A few other methods for parental sample-free haplotyping have been proposed, Lansdorp noted, including computational predictions based on SNP patterns, long-read sequencing, or strategies based on isolating and sequencing individual chromosomes.
Given repetitive regions and palindromic sequences in the human genome, though, it can still be tricky to phase long stretches of sequences, particularly using the shorter reads produced with affordable sequencing technologies such as Illumina, he explained, noting that "Strand-seq is probably going to be very useful in combination with those approaches."
When the researchers expanded their haplotype analysis of NA12878 to include 233 Strand-seq cells from the individual's father and 267 from her mother, the were able to produce haplotypes for both parents that not only revealed the parent of origin for NA12878's heterozygous SNPs, but also provided a look at dozens of meiotic recombinations in the family.

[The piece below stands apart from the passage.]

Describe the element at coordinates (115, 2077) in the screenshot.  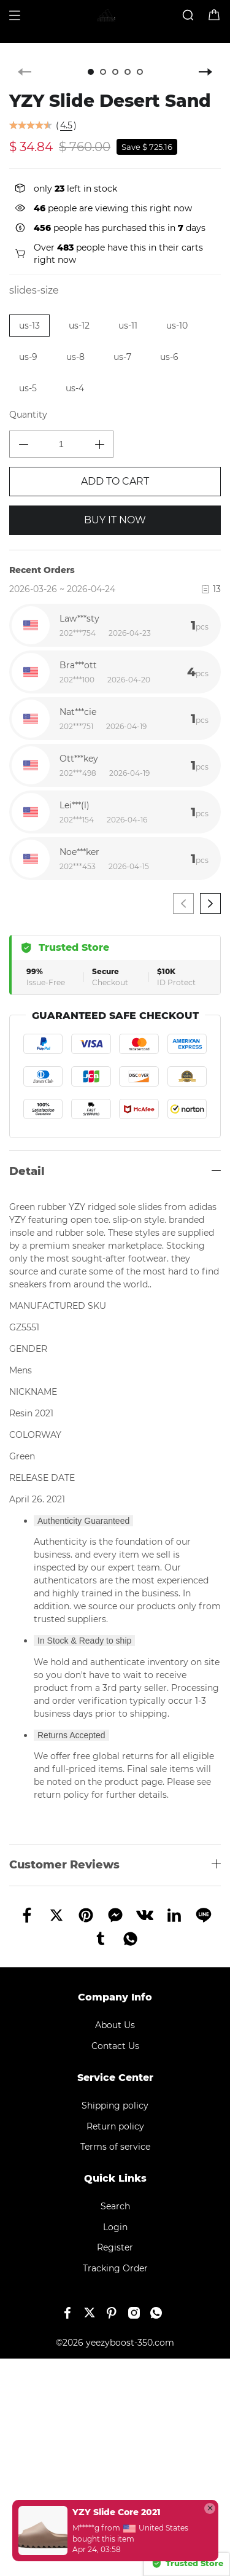 I see `Service Center` at that location.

The available Strand-seq data was used to phase just under 23 percent of small insertions and deletions in the trio, though the indels that were phased matched very closely with phasing patterns reported in the past. The method also showed promise for picking up larger structural variants, including inversions, as well as mosaic recombination events affecting some, but not all cells.
Based on their findings, Lansdorp and his colleagues called the method "a unique and powerful approach to completely phase individual genomes and map inheritance patterns in families, while preserving haplotype differences between single cells."
The team is continuing to explore strategies to improve the throughput and cost of Strand-seq in the hopes of making it more amenable to medical genetic and tumor biology applications in the clinic. At the moment, for example, the BrdU incorporation step typically requires a cell culture step prior to single cell isolation.
To ramp up the Strand-seq throughput, Lansdorp explained, the investigators are considering everything from chemistry tweaks to reactions done in droplets or other small volumes. They are also assessing the number of Strand-seq libraries that need to be sequenced, depending on the application and the availability of complementary sequence data.
"I imagine we'll probably end up [requiring] somewhere between 30 and 100 cells that are sequenced more shallow if all we want to do is break the gaps left by other sequencing technologies," Lansdorp said.
So far, the researchers have relied on Illumina instruments for their Strand-seq experiments, though the approach is expected to be compatible with other sequencing technologies.